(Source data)

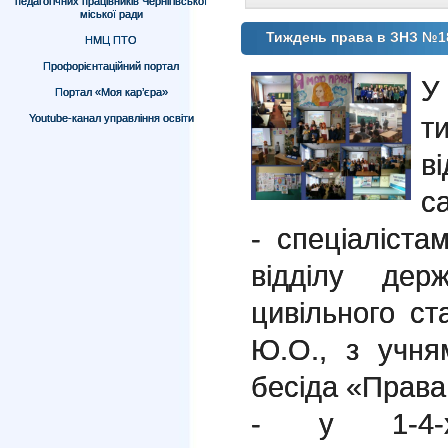
педагогічних працівників Чернігівської
міської ради
Тиждень права в ЗНЗ №1
НМЦ ПТО
Профорієнтаційний портал
У
Портал «Моя кар’єра»
т
Youtube-канал управління освіти
в
с
- спеціалістам
відділу держ
цивільного ст
Ю.О., з учня
бесіда «Права
- у 1-4-х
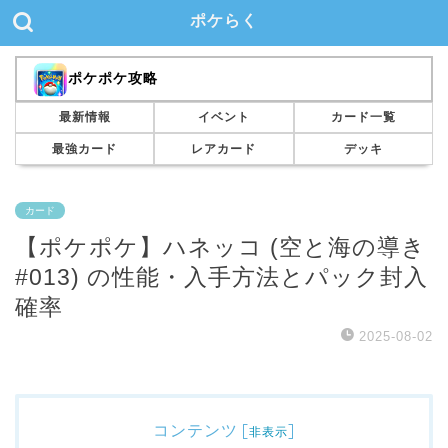
ポケらく
ポケポケ攻略
最新情報
イベント
カード一覧
最強カード
レアカード
デッキ
カード
【ポケポケ】ハネッコ (空と海の導き
#013) の性能・入手方法とパック封入
確率
2025-08-02
コンテンツ
[
]
非表示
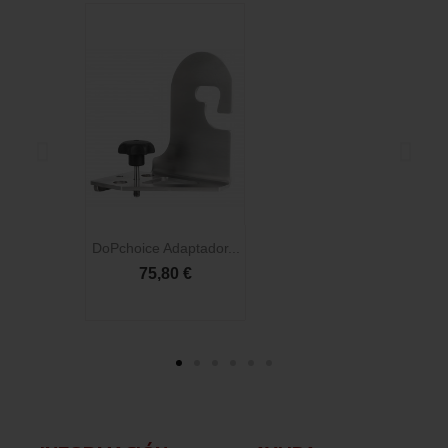
DoPchoice Adaptador...
D
75,80 €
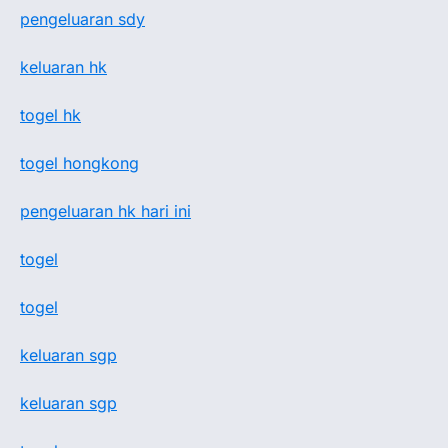
pengeluaran sdy
keluaran hk
togel hk
togel hongkong
pengeluaran hk hari ini
togel
togel
keluaran sgp
keluaran sgp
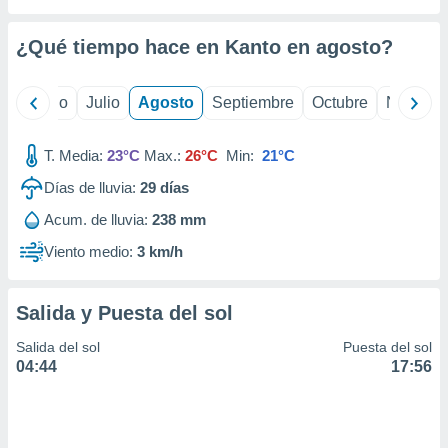
ados con el
 seleccionar
o.
¿Qué tiempo hace en Kanto en
agosto
?
calización
precisa e
yo
Junio
Julio
Agosto
Septiembre
Octubre
Noviemb
ión mediante
, publicidad
T. Media:
23°C
Max.:
26°C
Min:
21°C
dos,
Días de lluvia:
29
días
 publicidad
Acum. de lluvia:
238 mm
,
ón de
Viento medio:
3 km/h
 desarrollo
s.
Salida y Puesta del sol
tros 1199
ios
Salida del sol
Puesta del sol
04:44
17:56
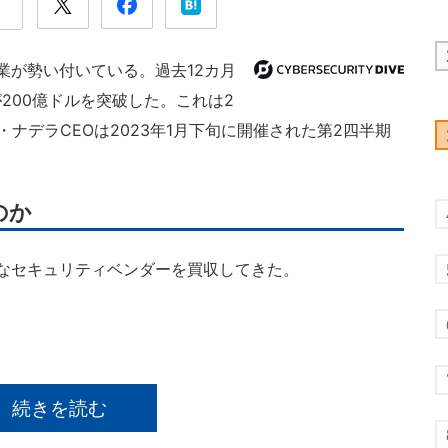
事業が勢い付いている。過去12カ月
200億ドルを突破した。これは2
ナデラCEOは2023年1月下旬に開催された第2四半期
のか
ッチなセキュリティベンダーを買収してきた。
続きを読む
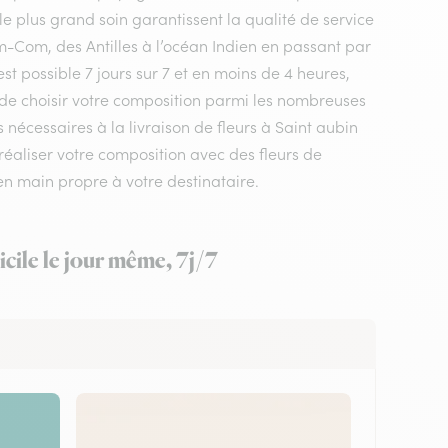
le plus grand soin garantissent la qualité de service
m-Com, des Antilles à l’océan Indien en passant par
st possible 7 jours sur 7 et en moins de 4 heures,
t de choisir votre composition parmi les nombreuses
 nécessaires à la livraison de fleurs à Saint aubin
réaliser votre composition avec des fleurs de
en main propre à votre destinataire.
cile le jour même, 7j/7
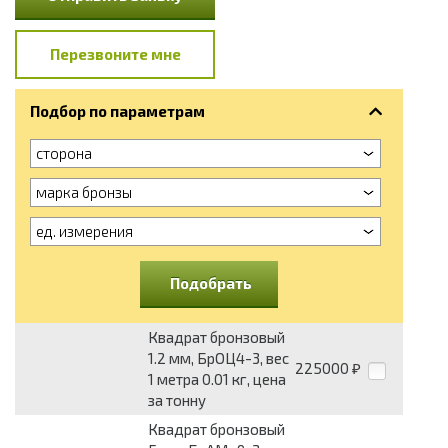
Перезвоните мне
Подбор по параметрам
сторона
марка бронзы
ед. измерения
Подобрать
Квадрат бронзовый
1.2 мм, БрОЦ4-3, вес
225000
₽
1 метра 0.01 кг, цена
за тонну
Квадрат бронзовый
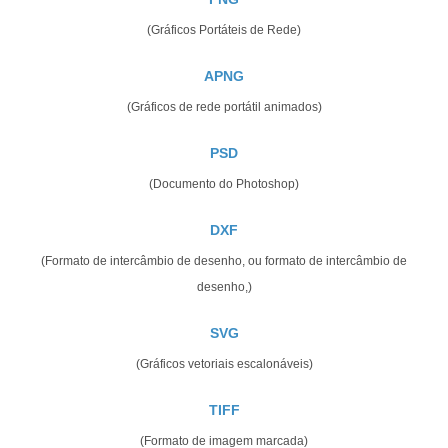
(Gráficos Portáteis de Rede)
APNG
(Gráficos de rede portátil animados)
PSD
(Documento do Photoshop)
DXF
(Formato de intercâmbio de desenho, ou formato de intercâmbio de
desenho,)
SVG
(Gráficos vetoriais escalonáveis)
TIFF
(Formato de imagem marcada)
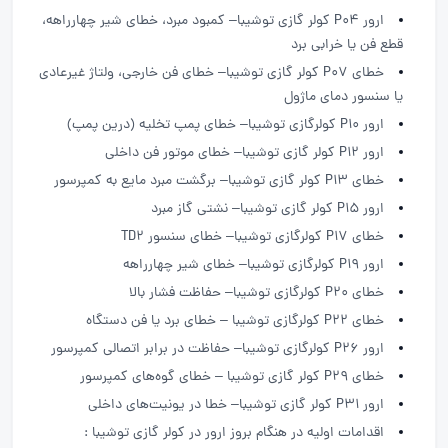
ارور P04 کولر گازی توشیبا– کمبود مبرد، خطای شیر چهارراهه،
قطع فن یا خرابی برد
خطای P07 کولر گازی توشیبا– خطای فن خارجی، ولتاژ غیرعادی
یا سنسور دمای ماژول
ارور P10 کولرگازی توشیبا– خطای پمپ تخلیه (درین پمپ)
ارور P12 کولر گازی توشیبا– خطای موتور فن داخلی
خطای P13 کولر گازی توشیبا– برگشت مبرد مایع به کمپرسور
ارور P15 کولر گازی توشیبا– نشتی گاز مبرد
خطای P17 کولرگازی توشیبا– خطای سنسور TD2
ارور P19 کولرگازی توشیبا– خطای شیر چهارراهه
خطای P20 کولرگازی توشیبا– حفاظت فشار بالا
خطای P22 کولرگازی توشیبا – خطای برد یا فن دستگاه
ارور P26 کولرگازی توشیبا– حفاظت در برابر اتصالی کمپرسور
خطای P29 کولر گازی توشیبا – خطای گوه‌های کمپرسور
ارور P31 کولر گازی توشیبا– خطا در یونیت‌های داخلی
اقدامات اولیه در هنگام بروز ارور در کولر گازی توشیبا :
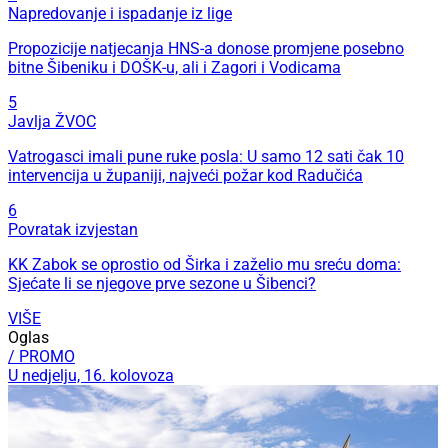
Napredovanje i ispadanje iz lige
Propozicije natjecanja HNS-a donose promjene posebno
bitne Šibeniku i DOŠK-u, ali i Zagori i Vodicama
5
Javlja ŽVOC
Vatrogasci imali pune ruke posla: U samo 12 sati čak 10
intervencija u županiji, najveći požar kod Radučića
6
Povratak izvjestan
KK Zabok se oprostio od Širka i zaželio mu sreću doma:
Sjećate li se njegove prve sezone u Šibenci?
VIŠE
Oglas
/ PROMO
U nedjelju, 16. kolovoza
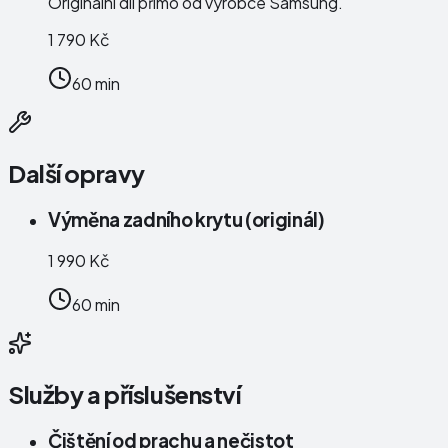
Originální díl přímo od výrobce Samsung.
1 790 Kč
60 min
Další opravy
Výměna zadního krytu (originál)
1 990 Kč
60 min
Služby a příslušenství
Čištění od prachu a nečistot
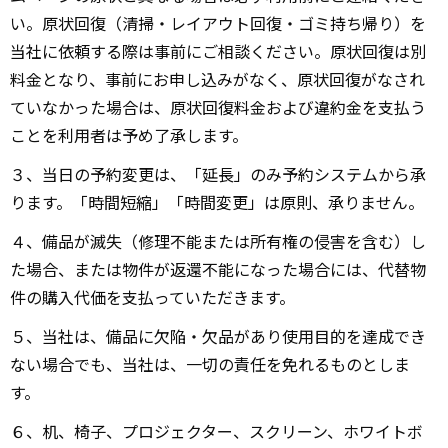
い。原状回復（清掃・レイアウト回復・ゴミ持ち帰り）を
当社に依頼する際は事前にご相談ください。原状回復は別
料金となり、事前にお申し込みがなく、原状回復がなされ
ていなかった場合は、原状回復料金および違約金を支払う
ことを利用者は予め了承します。
３、当日の予約変更は、「延長」のみ予約システムから承
ります。「時間短縮」「時間変更」は原則、承りません。
４、備品が滅失（修理不能または所有権の侵害を含む）し
た場合、または物件が返還不能になった場合には、代替物
件の購入代価を支払っていただきます。
５、当社は、備品に欠陥・欠品があり使用目的を達成でき
ない場合でも、当社は、一切の責任を免れるものとしま
す。
６、机、椅子、プロジェクター、スクリーン、ホワイトボ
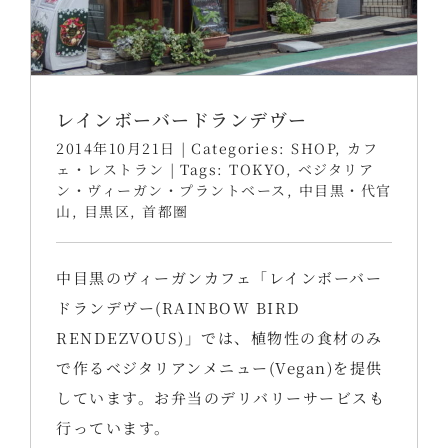
レインボーバードランデヴー
2014年10月21日
|
Categories:
SHOP
,
カフ
ェ・レストラン
|
Tags:
TOKYO
,
ベジタリア
ン・ヴィーガン・プラントベース
,
中目黒・代官
山
,
目黒区
,
首都圏
中目黒のヴィーガンカフェ「レインボーバー
ドランデヴー(RAINBOW BIRD
RENDEZVOUS)」では、植物性の食材のみ
で作るベジタリアンメニュー(Vegan)を提供
しています。お弁当のデリバリーサービスも
行っています。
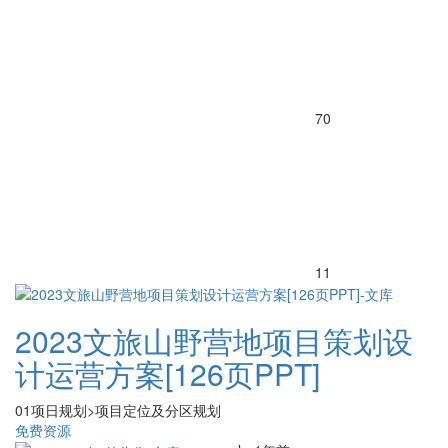
70
11
2023文旅山野营地项目策划设
计运营方案[126页PPT]
01项日规划>项目定位及分区规划
免费资源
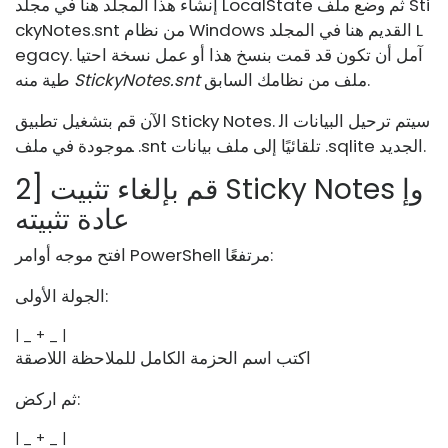
Sti
إنشاء هذا المجلد هنا في مجلد LocalState ثم وضع ملف
من نظام Windows القديم هنا في المجلد L
ckyNotes.snt
egacy. آمل أن تكون قد قمت بنسخ هذا أو عمل نسخة احتيا
ملف من نظامك السابق.
StickyNotes.snt
طية منه
الآن قم بتشغيل تطبيق Sticky Notes. سيتم ترحيل البيانات ال
موجودة في ملف .snt تلقائيًا إلى ملف بيانات .sqlite الجديد.
2] قم بإلغاء تثبيت Sticky Notes وإ
عادة تثبيته
افتح موجه أوامر PowerShell مرتفعًا:
الجولة الأولى:
| _ + _ |
اكتب اسم الحزمة الكامل للملاحظة اللاصقة
ثم اركض:
| _ + _ |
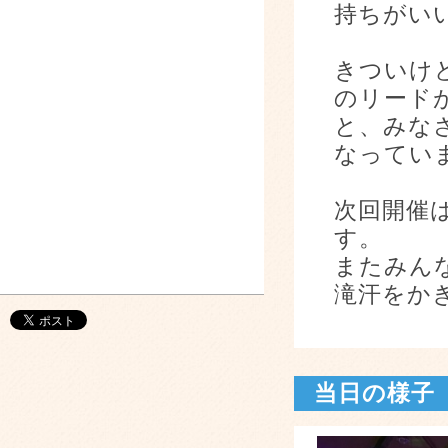
持ちがい
きついけ
のリード
と、みな
なってい
次回開催
す。
またみん
滝汗をか
当日の様子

WHAT YOU HAVE TO DO -
In the records, find every line that has the string "pengeluaran" and copy it.

ANSWER SECTION -
pengeluaran sdy
pengeluaran hk hari ini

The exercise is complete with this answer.